While he obviously commands Arabic, the language of the Quran, and can converse in it in fluently, if with a heavy Persian accent, Ayatollah Sistani preferred to speak Persian in conversing with United Nations and other international delegations. His son Mohammad Reza, who was also trained in the school of Imam al-Khoei, and in al-Hawza al-Ilmeyah, the famed Clerical Shia Seminary in Najaf, attends all his meetings. He is considered a scholar in Shia Islam in his own right, as well as in the Arabic language. He acts as his father’s chief adviser and often his interpreter.
Although there are four other Grand Ayatollahs in Holy Najaf—al-Najafi, al-Hakeem, al-Fayyadh, and Bahr al-Uloom—they are not well known beyond Najaf, and he is never challenged by them.

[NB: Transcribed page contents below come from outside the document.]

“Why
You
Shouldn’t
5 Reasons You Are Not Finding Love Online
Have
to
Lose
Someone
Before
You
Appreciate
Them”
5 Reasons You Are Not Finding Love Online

He is, however, being challenged by Sayyed Muqtada al-Sadr, the brash 40-year-old cleric who was the most outspoken Iraqi Shia opponent of the US occupation.
While Sistani was pleased with the overthrow of Saddam’s regime, news accounts of that period repeatedly suggested that Sistani wanted the American occupation to end and the country to be spared all violence.